We will hold AtCoder Beginner Contest 212.

- Contest URL: https://atcoder.jp/contests/abc212
- Start Time: http://www.timeanddate.com/worldclock/fixedtime.html?iso=20210731T2100&p1=248
- Duration: 100 minutes
**Number of Tasks: 8**- Writer: kyopro_friends, math957963, Nyaan, penguinman, sugarrr
- Tester: blackyuki, Kodaman, leaf1415
- Rated range: ~ 1999

The point values will be 100-200-300-400-500-500-600-600.

We are looking forward to your participation!

Why downvote this blog? It will be a nice contest!

I think the reason being is:

5:30 — 7:10 PM IST: AtCoder Beginner Contest 212

6:00 — 8:30 PM IST: ICPC Amritapuri 2020 Mock Round (For Indians)

6:00 — 9:00 PM IST: July 2021 CodeChef Lunchtime (With Extra Prizes for Indians)

Collision at the peak :)

Simple choice for me.Because I love AtCoder more than any problem solving website

For Indians, the simple choice would be ICPC mock since ICPC >>>> any problem solving website :)

yes i took ICPC option and now regret it ;-;

New rule of ABC : 8 Tasks 100 minutes It will take speedsolving to another level

Unusual score distribution

Spoiler8 problems in 100 minutes

do not clickSpeedcoder

It must be a nice contest!

Clash with

CodeChef Lunchtime!No Codechef Lunchtime is clashing with ABC not the other way around

8 problems, still burned all remaining time on O(n^gajillion) approach to E.

How to solve E?

just do the following K times: suppose dp[i] is the number of paths that end at i, initially only dp[1] = 1.

For every day, all vertices can go to i except those that are broken(and i, of course). So you can just do $$$nextdp[i] = \sum dp[i] - \sum _{j \in adj[i]} dp[j] - dp[i]$$$ , then just swap nextdp and dp.

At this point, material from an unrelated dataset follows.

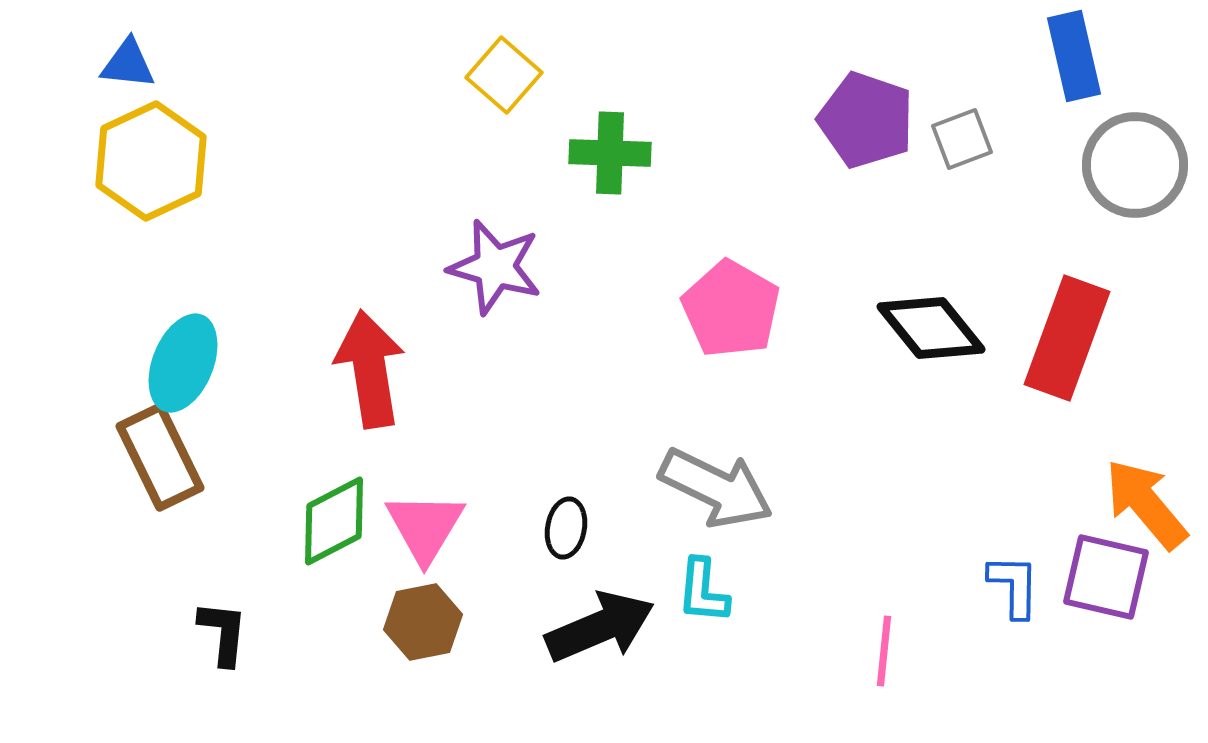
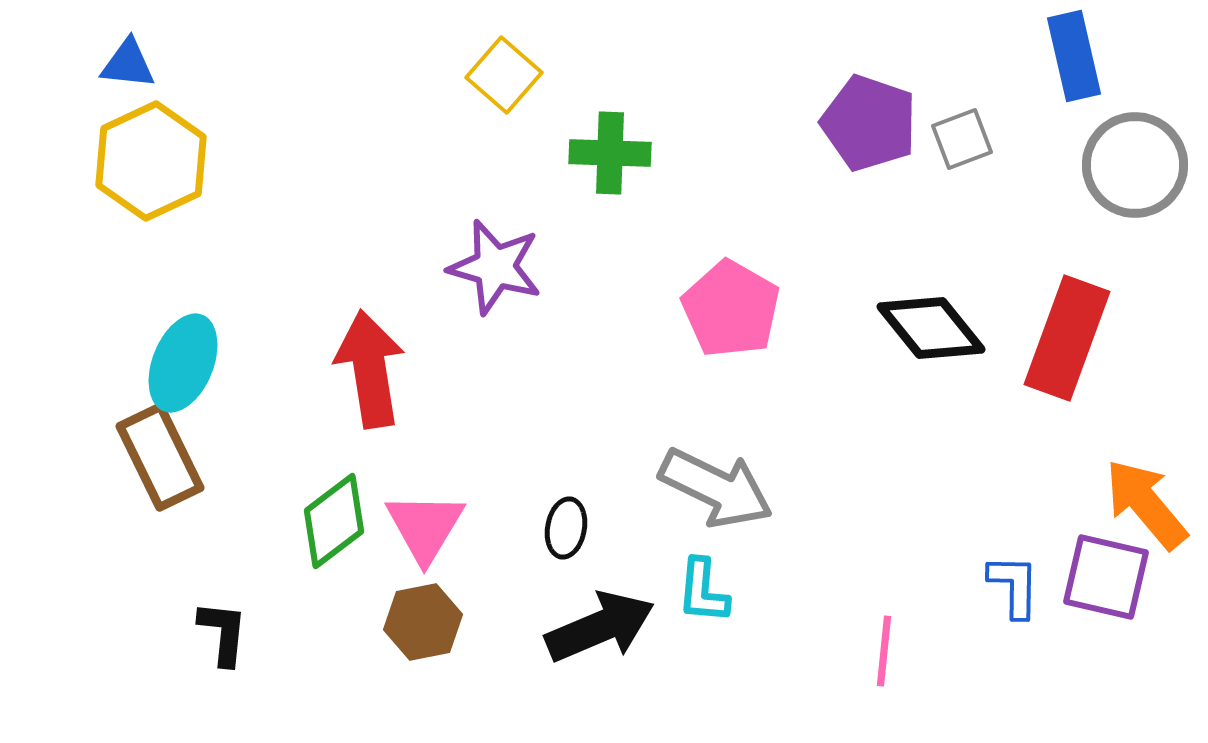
purple pentagon: moved 3 px right, 3 px down
green diamond: rotated 10 degrees counterclockwise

I thought it would be TLE . Is not TLE only because size of all adj[i] won't be 5000 ?

yes

I used Fast Walsh for H. Is it needed?

tourist is too fast.

Well this was the only choice he has! Since he has to top the Codechef Lunchtime also and He manage to get 2 min break in between.

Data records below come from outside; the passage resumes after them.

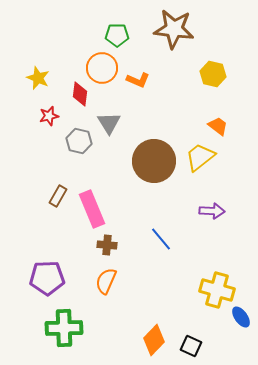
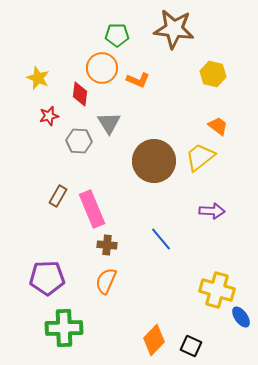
gray hexagon: rotated 10 degrees counterclockwise
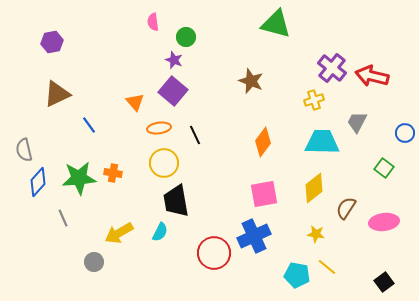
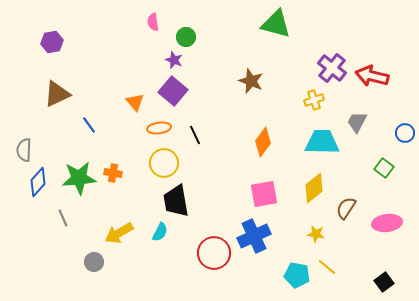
gray semicircle: rotated 15 degrees clockwise
pink ellipse: moved 3 px right, 1 px down
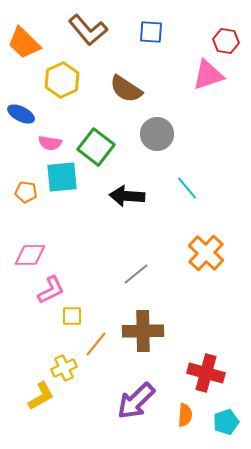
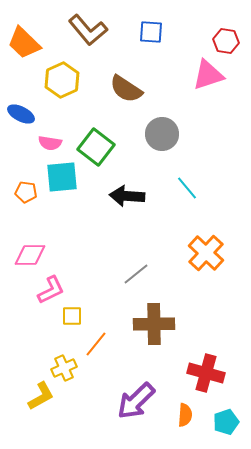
gray circle: moved 5 px right
brown cross: moved 11 px right, 7 px up
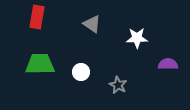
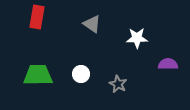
green trapezoid: moved 2 px left, 11 px down
white circle: moved 2 px down
gray star: moved 1 px up
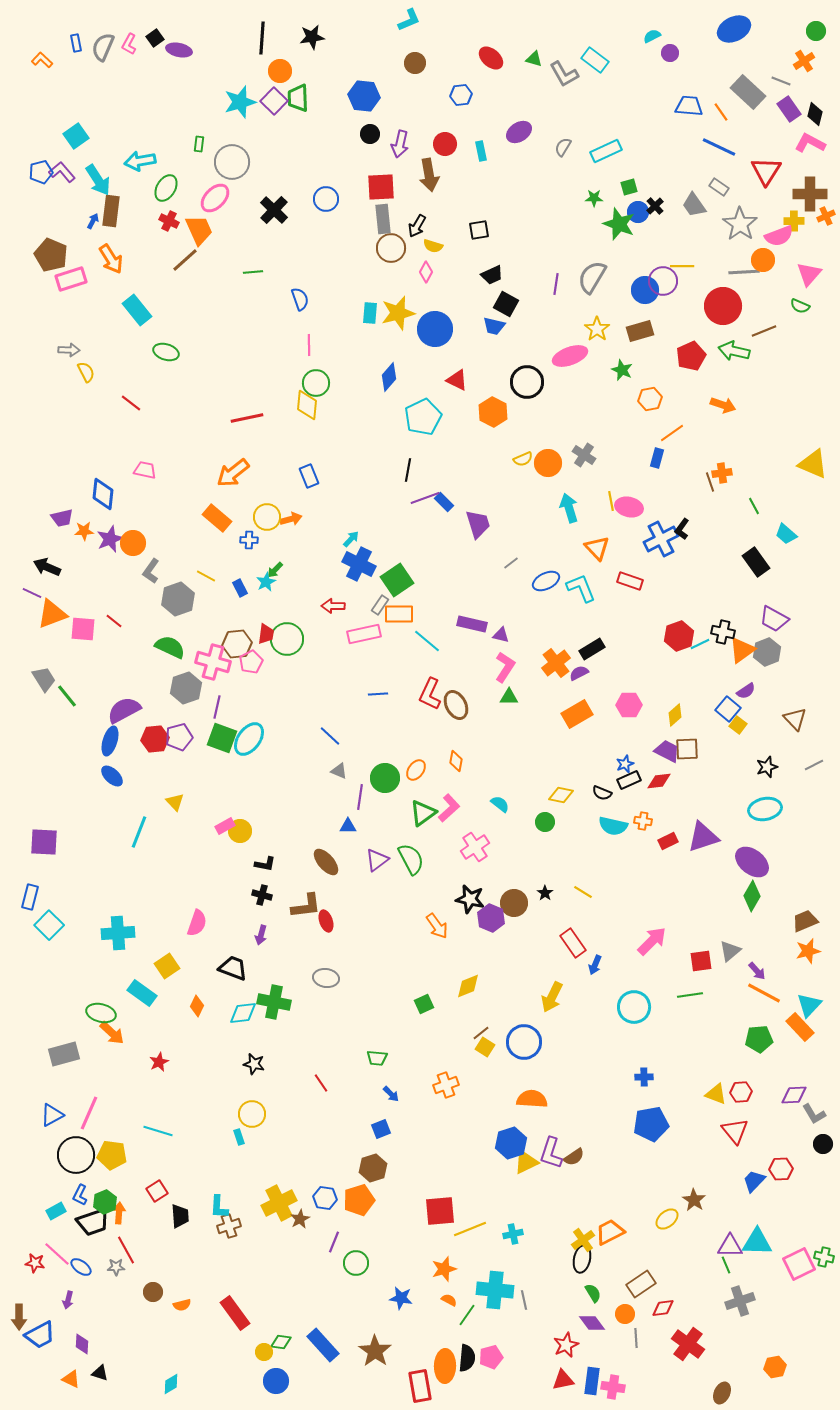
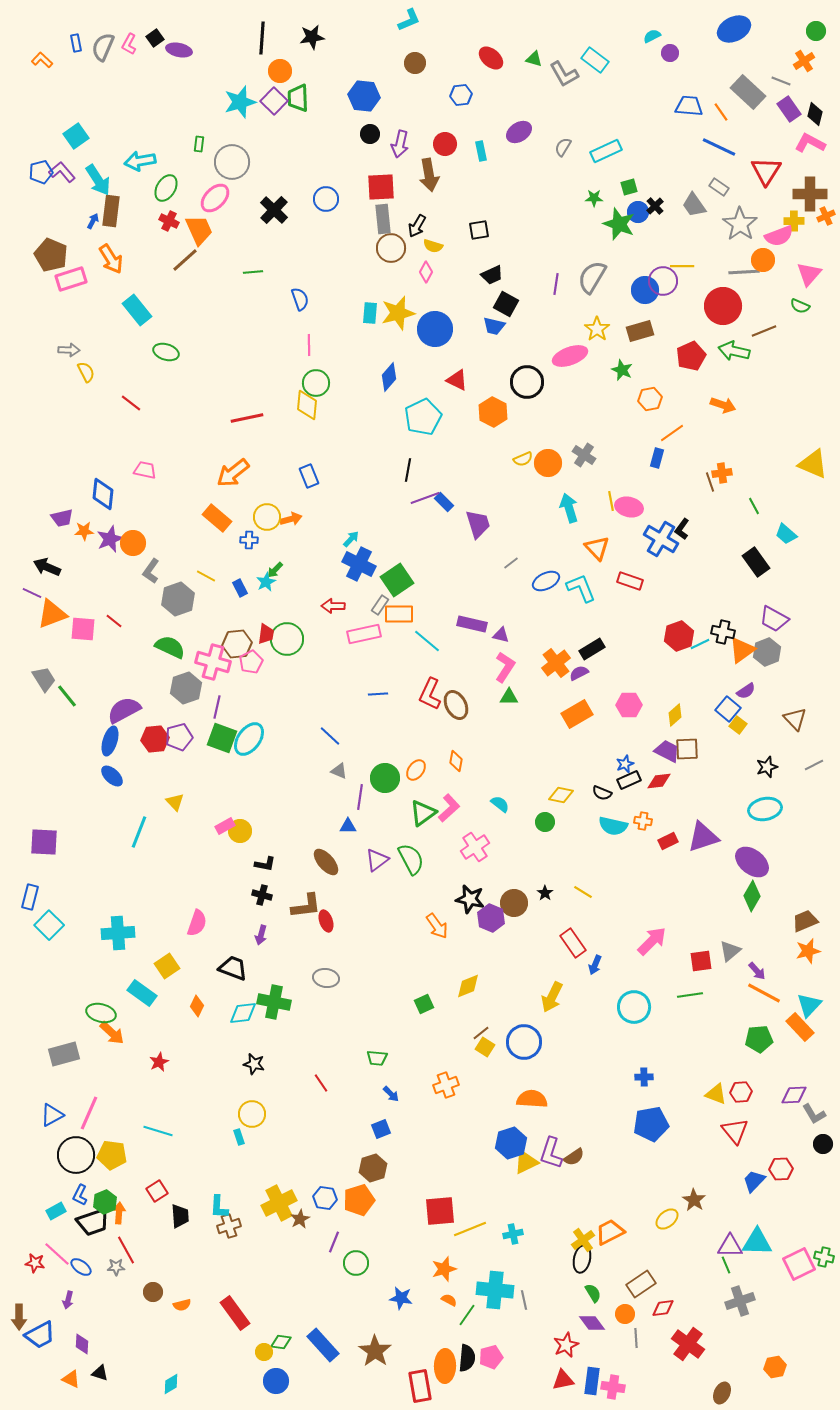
blue cross at (661, 539): rotated 32 degrees counterclockwise
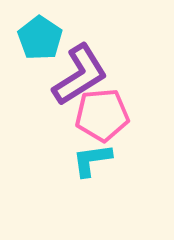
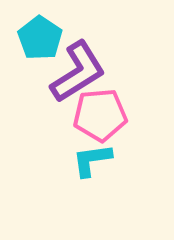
purple L-shape: moved 2 px left, 3 px up
pink pentagon: moved 2 px left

D was nice, even though I couldn't pass all test cases

E was a great problem, thank you for teaching me dp on trees ( atleast a part of it ).

Can anyone tell me the reason for downvote? Was it not "dp on trees" or is something else the reason for downvote?

I doubt it has a flavor of "DP on tree," but still I don't see any reason on downvoting it... (Some of them may be downvoting you just because you're gray, which attitude I don't like)

Yes I realised it later.....the graph might not even be a tree so dp on trees is wrong...thank you.

I feel like implementing F was way harder than G.

I am not able to understand the editorial of E. Can somebody explain it or refer to some other resource for it?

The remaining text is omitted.